Non ho finora detto nulla su tutto ciò, perché mi mancano i dati elementari di informazione: quante sono le elettrici, quanti gli elettori; quante le candidate e quanti i candidati; e quante le elette e quanti gli eletti, quante le astensioniste, quanti gli astensionisti. Certo, rispetto a un patriarcato becero, violento e prepotente posso anche adattarmi a un patriarcato soft, magari addirittura gentile, ma non posso dichiararmi soddisfatta. Dato che noi donne siamo più numerose degli uomini, vorrei sapere se l'astensionismo sia più diffuso tra le donne, e perché. Vorrei che il patriarcato se ne occupasse almeno per il proprio interesse e nel contempo si degnasse di fornire dati sui comportamenti delle elettrici, non dimenticando che conquistare il voto delle elettrici è un compito generale.
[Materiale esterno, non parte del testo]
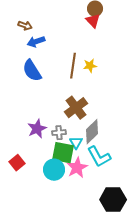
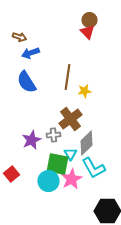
yellow star: (90, 66) -> (84, 91), moved
gray cross: (59, 133) -> (53, 135), moved

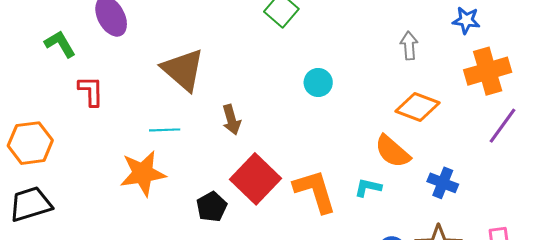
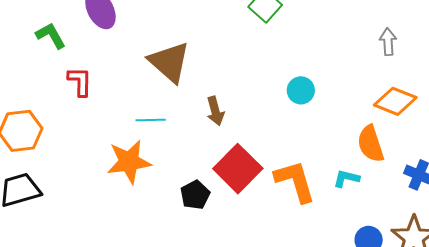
cyan circle: (318, 82) -> (301, 90), moved
orange semicircle: (393, 151) -> (371, 144), turned 30

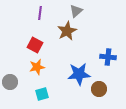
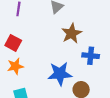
brown star: (67, 31) -> (72, 33), moved

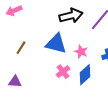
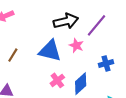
pink star: (81, 52) -> (76, 46), moved

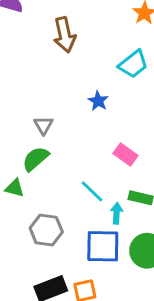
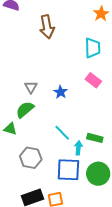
cyan trapezoid: (133, 64) -> (93, 48), turned -55
blue star: (98, 101) -> (61, 92), moved
pink rectangle: (126, 154) -> (93, 80), moved

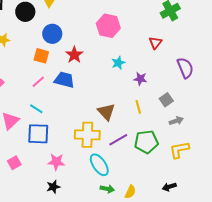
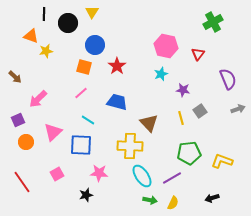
pink hexagon: (108, 26) -> (166, 46), moved
blue trapezoid: (64, 80) -> (117, 102), moved
gray square: (166, 100) -> (200, 111), moved
cyan line: (36, 109) -> (88, 120), moved
gray arrow: (176, 121) -> (238, 109), moved
purple line: (118, 140) -> (172, 178), moved
yellow L-shape: (179, 150) -> (222, 161), turned 30
black star: (53, 187) -> (86, 195), moved

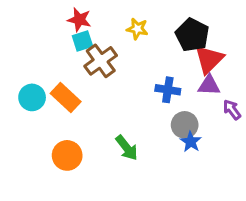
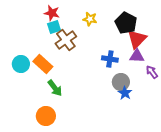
green arrow: (127, 148) -> (55, 88), moved
orange circle: (67, 155) -> (46, 116), moved

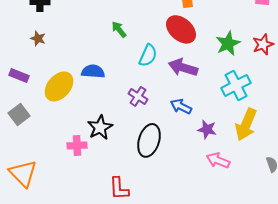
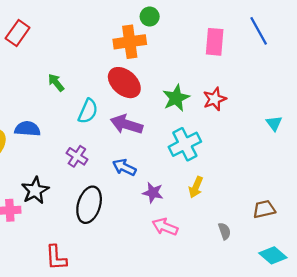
yellow arrow: (246, 124) -> (196, 187), size x0.6

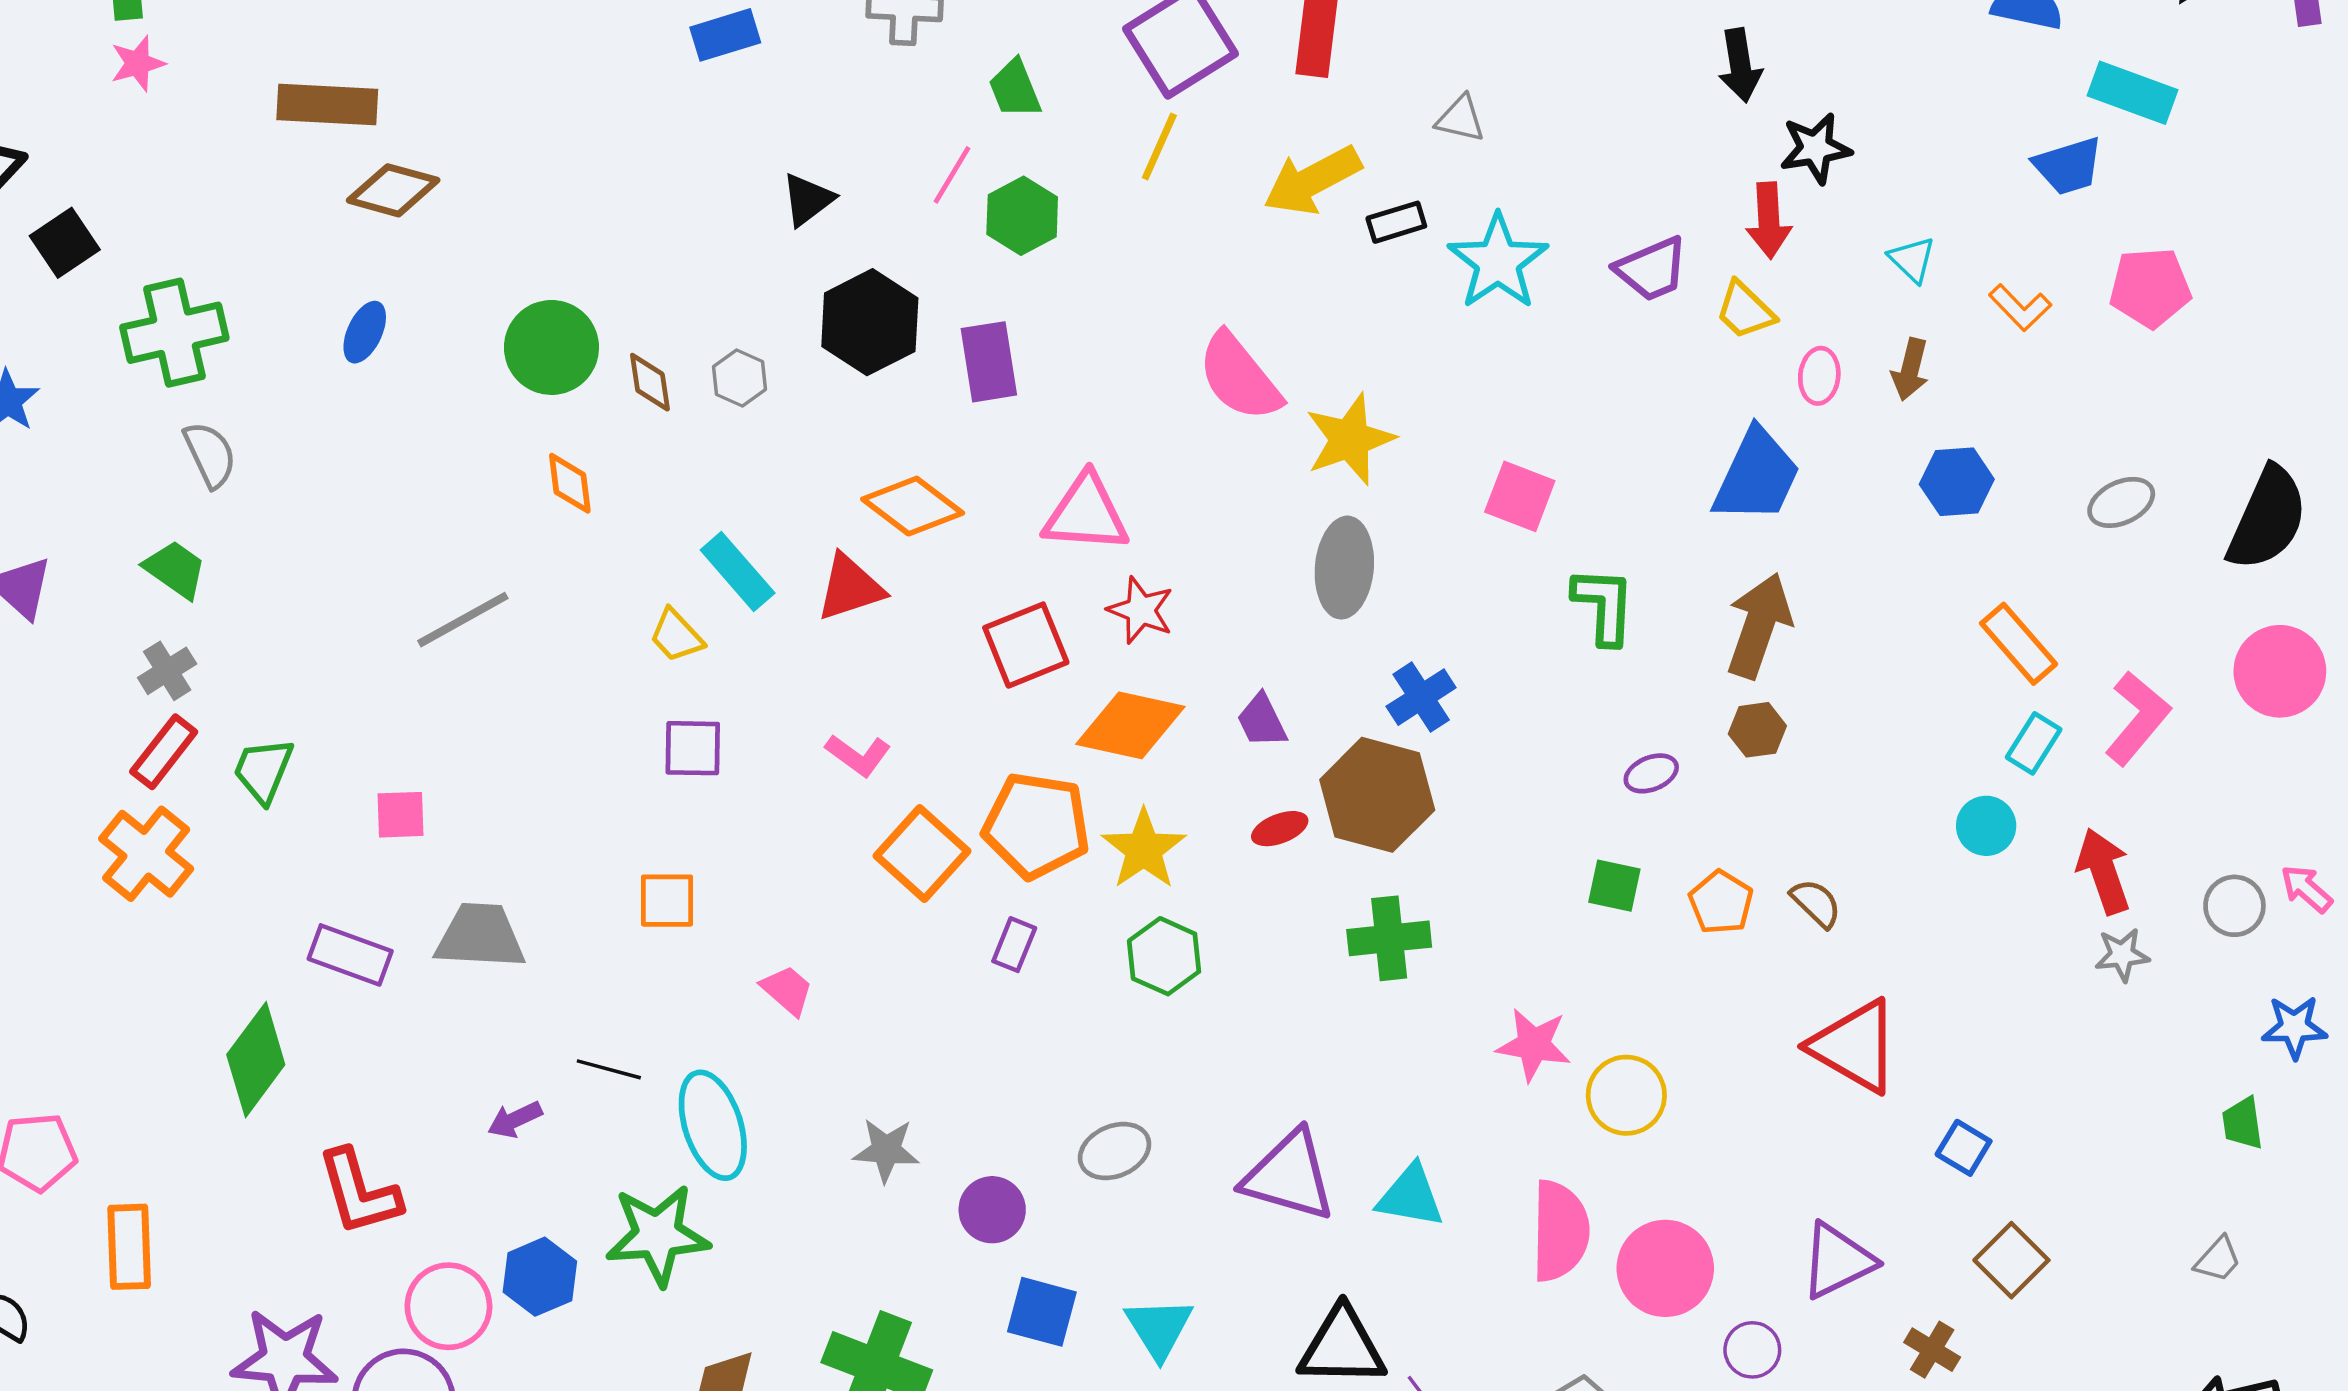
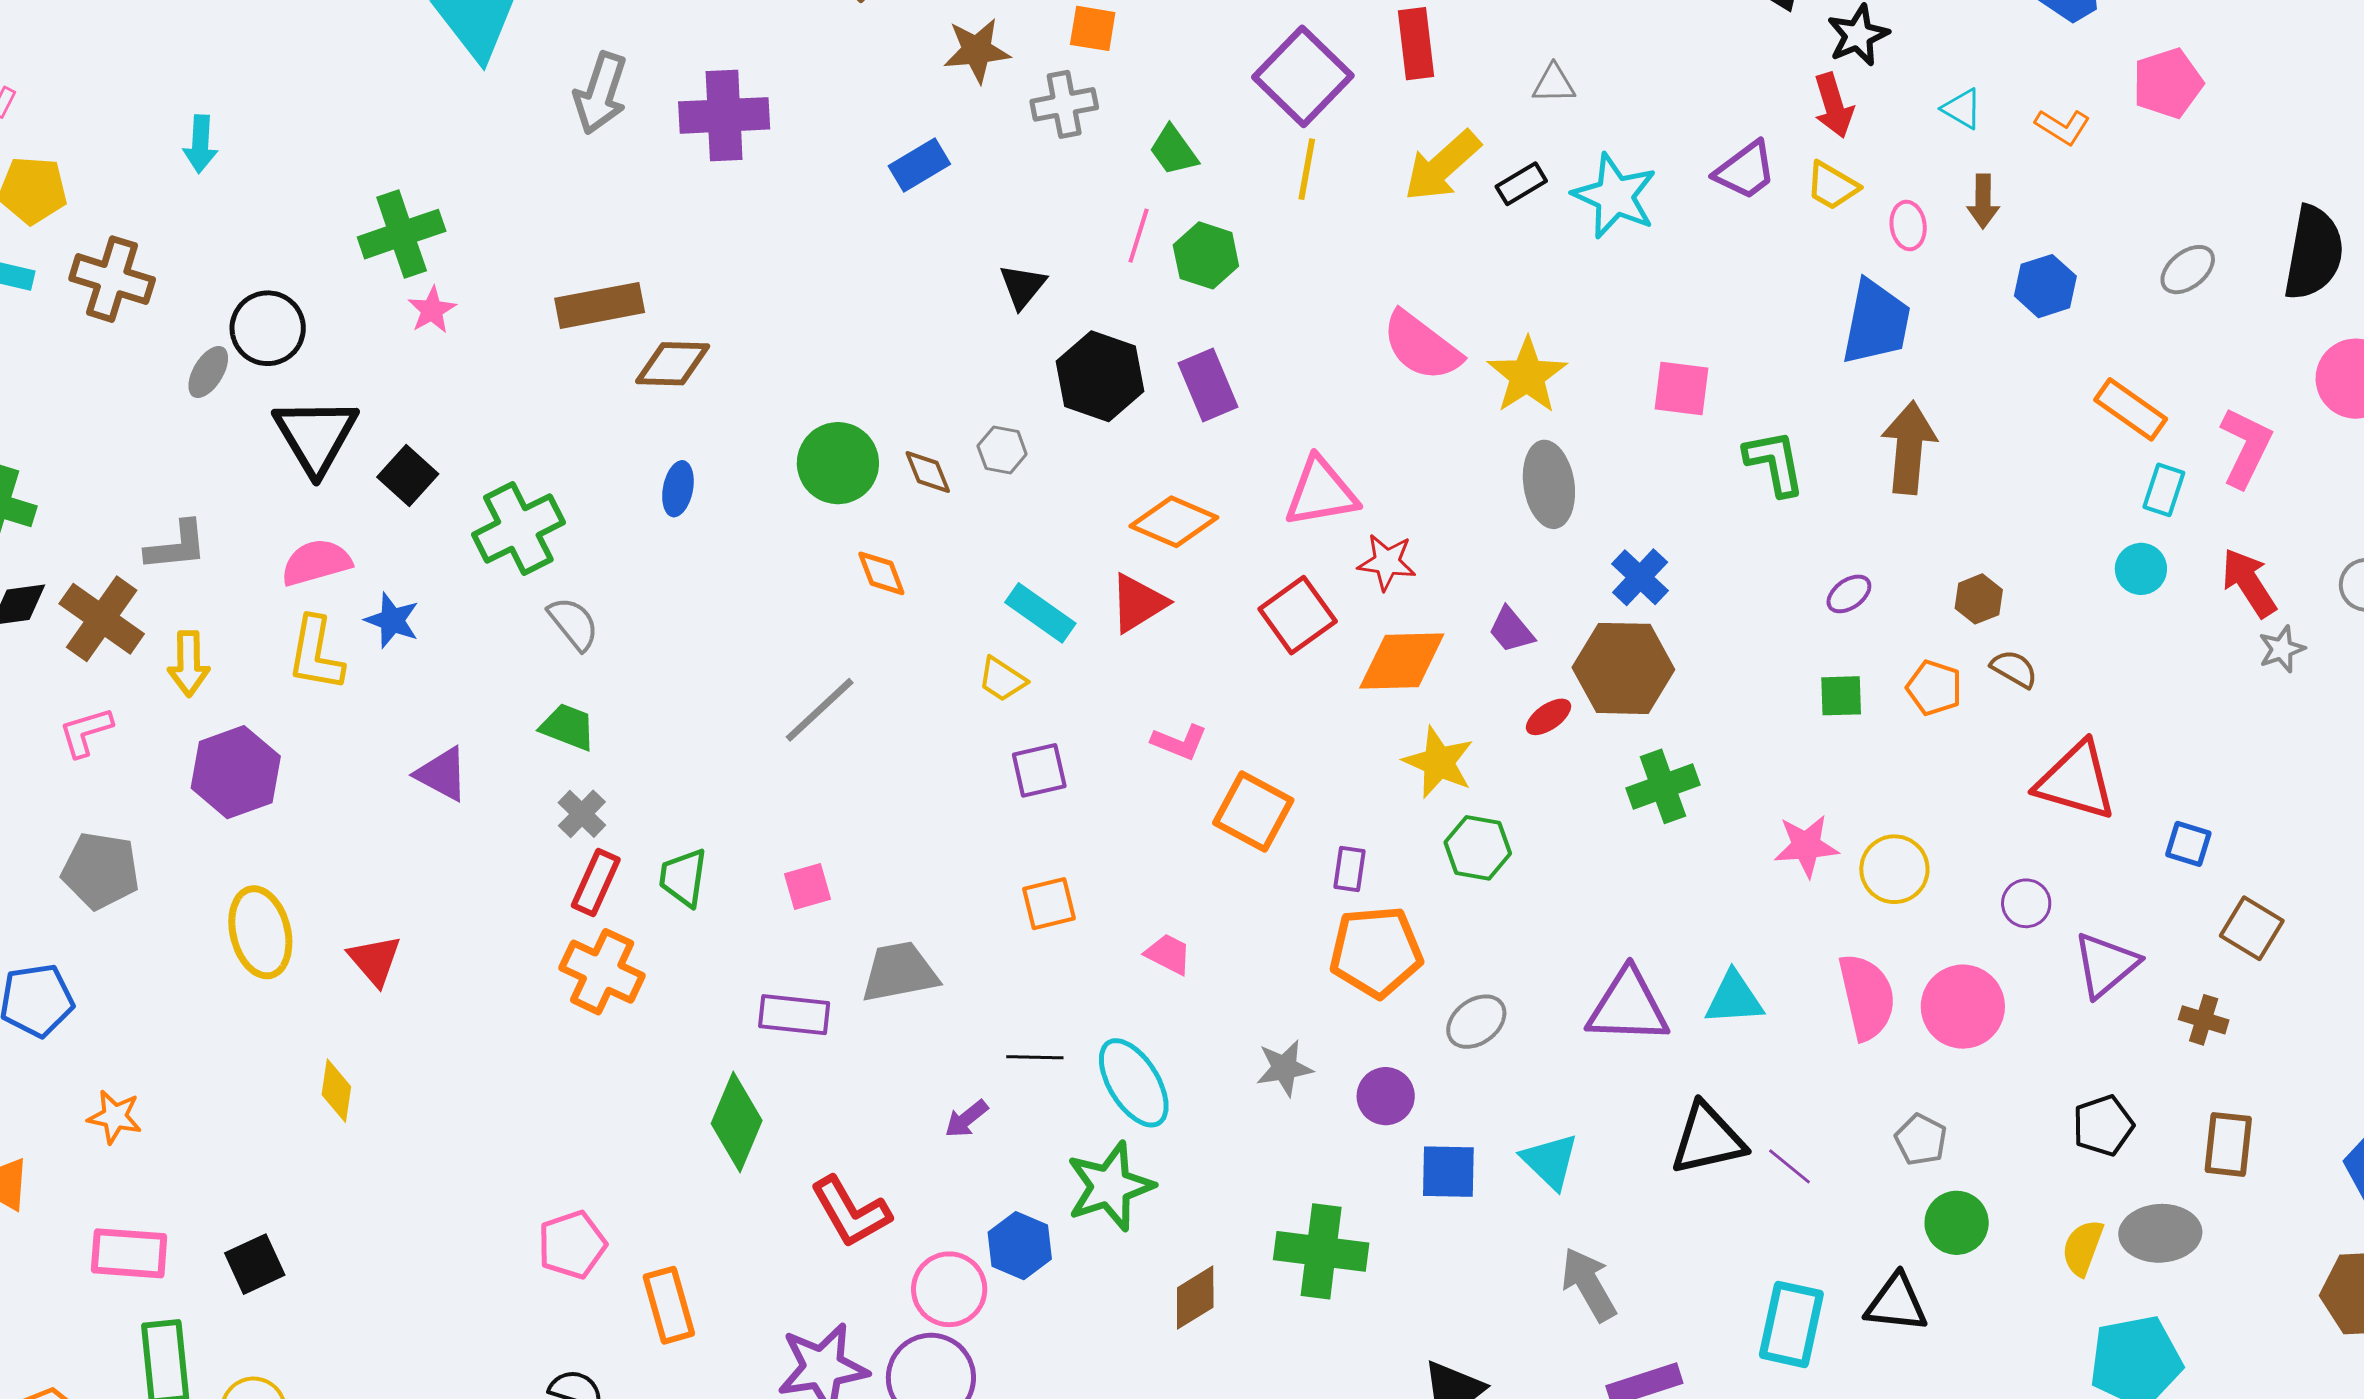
brown hexagon: (1757, 730) -> (1979, 599), moved
orange pentagon: (1036, 826) -> (1376, 952), moved
purple circle: (1752, 1350) -> (2026, 903), moved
Né che il predominio politico maschile, non contenuto da norme, si chiama sopraffazione di genere e se persone che si definiscono di Sinistra o addirittura comunisti non avvertano la contraddizione cocente, anche di etica politica, in cui si trovano.
Chiedo almeno che -dopo i ballottaggi- si pretenda formalmente che i dati vengano forniti disaggregati per appartenenza di genere, cosa che un tempo si faceva: perché non più?